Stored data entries
——

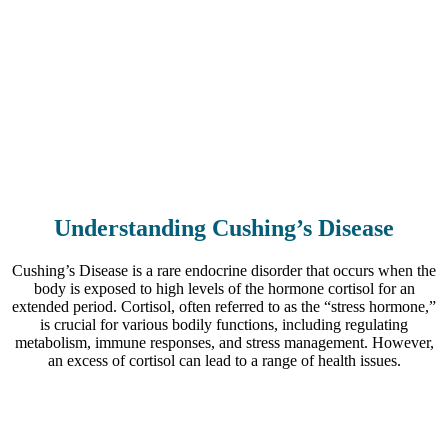
Understanding Cushing’s Disease
Cushing’s Disease is a rare endocrine disorder that occurs when the
body is exposed to high levels of the hormone cortisol for an
extended period. Cortisol, often referred to as the “stress hormone,”
is crucial for various bodily functions, including regulating
metabolism, immune responses, and stress management. However,
an excess of cortisol can lead to a range of health issues.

——

• _Prompt_
In the records above, find every line containing the word "Disease" and show it.

• _Answer section_
Understanding Cushing’s Disease
Cushing’s Disease is a rare endocrine disorder that occurs when the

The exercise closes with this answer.